BY Fast Company 3 MINUTE READ

Tinder emerged onto the scene 12 years ago and disrupted online dating forever with the swipe. Now the company’s new CEO says it’s time for another shift—and she wants to make sure Tinder is once again at the forefront.

“We’re due for another kind of category shift and change,” says Faye Iosotaluno, who was named chief executive on January 9. “Because we are the largest dating app in the world, we’re in a prime position to make that change happen.”

Iosotaluno had been serving as Tinder’s COO since August 2022 after spending five years at parent company Match Group, where she had served as chief strategy officer. Her positioning at the top comes as the company continues turnaround efforts in an attempt to gain new paying users.

“I’ve seen firsthand Faye’s remarkable ability to align our team, refine our strategy, drive execution, and deliver momentum,” Match Group CEO Bernard Kim said in a memo to employees announcing the appointment last month.

Match Group, and Tinder specifically, has had a rough time as the pandemic has waned. In the fourth quarter of 2023, Tinder’s paying users declined 8% from the same quarter in 2022 to 10 million. It marked the fifth consecutive quarter of declines. The company estimated that it was largely due to an increase in subscription prices, but said it expected that it’ll have a stronger payer base going forward.

To be sure, Tinder—and Match Group at large—still has some tough waters to navigate. Activist investor Elliott Investment Management has also reportedly built a roughly $1 billion stake in Match Group and has plans to push the company to improve its performance. Citi analyst Ygal Arounian said in a research note that it isn’t clear what measures the firm could take to address those problems, Barron’s reported.

In an effort to gain users, Kim has been pushing Tinder to innovate and ship products at a faster pace since he took over. He implemented a leadership shakeup in August 2022, announcing that then-CEO Renate Nyborg would be leaving the company; Kim stepped in as interim CEO as the company put together a plan to drive growth.

Tinder has successfully rolled out a number of products under Kim’s leadership. And it still continues to be the largest dating app.

Just think of Tinder’s massive scale. Available in 190 countries, it’s been downloaded more than 530 million times since it launched and has facilitated more than 75 billion matches. That type of power around the globe can roll out tech pretty easily to tens of millions of users—although right now the bulk of Tinder users are using the app for free. Tinder, like most dating apps, runs on a “freemium” model, meaning it offers the service free but charges users for access to premium features.

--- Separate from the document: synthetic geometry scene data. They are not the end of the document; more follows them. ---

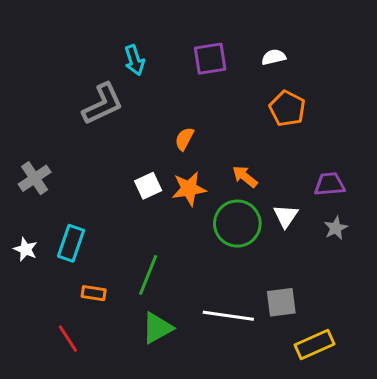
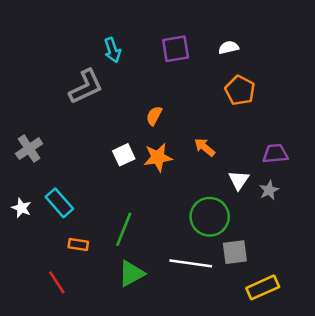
green circle: (237, 224) -> (210, 217), moved
gray star: (336, 228) -> (269, 190), moved
cyan rectangle: (71, 243) -> (59, 203), turned -60

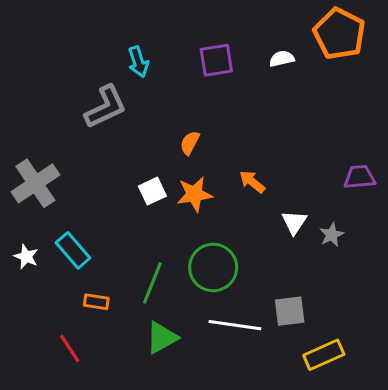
orange pentagon: (240, 90) -> (339, 34), moved, size x1.4
gray cross: (29, 149) -> (35, 183), size x1.4
purple trapezoid: (275, 154) -> (360, 177), moved
green circle: (210, 217) -> (213, 267), moved

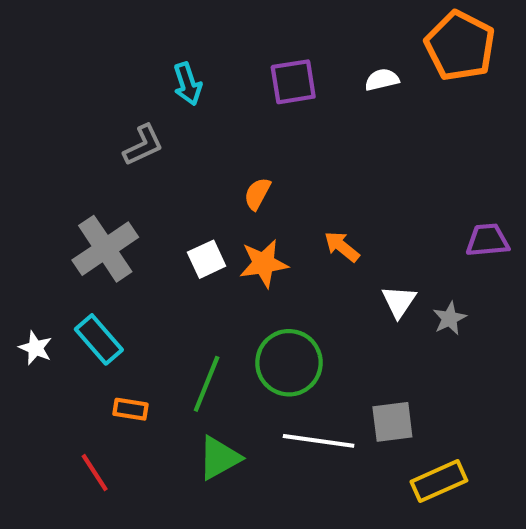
gray L-shape: (106, 107) -> (143, 145), size x0.7
gray cross: (35, 183) -> (105, 249), moved

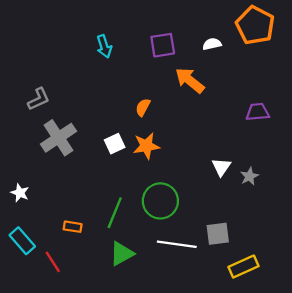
gray L-shape: (143, 145) -> (39, 99), moved
purple trapezoid: (488, 240) -> (258, 112), moved
orange arrow: (342, 247) -> (190, 80), moved, size x1.5
cyan rectangle: (99, 339) -> (22, 241), moved

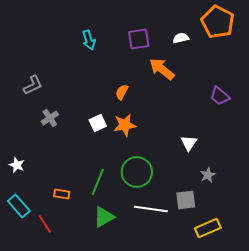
purple trapezoid: (258, 112) -> (220, 96), turned -135
gray cross: (59, 138) -> (50, 118), size x0.6
gray star: (249, 176) -> (208, 175), moved

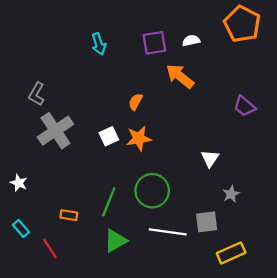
white semicircle: (181, 38) -> (191, 41), moved
gray L-shape: (33, 85) -> (37, 94), turned 145
gray cross: (50, 118) -> (55, 131), size x1.8
cyan rectangle: (19, 206) -> (21, 228), size x0.7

Gen Zers (people born from 1997 to 2012) have also started to make up Tinder’s largest user base. “We need to deeply understand how their needs are changing, how their interaction models are changing, and bring that into our experience and make sure that we’re offering something that still helps them find real connection,” Iosotaluno says, adding, “that’s a huge opportunity that Tinder has that no one else does.”

The other massive influence is going to be artificial intelligence. AI is already pretty widely used among dating apps, helping power algorithms and some trust and safety operations. But now Tinder can take in even more signals to get a better sense behind the scenes to ensure users are seeing people they will be interested in romantically. In terms of front-facing work, Tinder is able to use AI to help users pick out which photos in their camera rolls would work best for their profiles.

“We have a huge role to play in making that even better, but in a very authentic way,” Iosotaluno says. Match Group said in its earnings report that it expects many of its AI-driven features to debut over the course of 2024.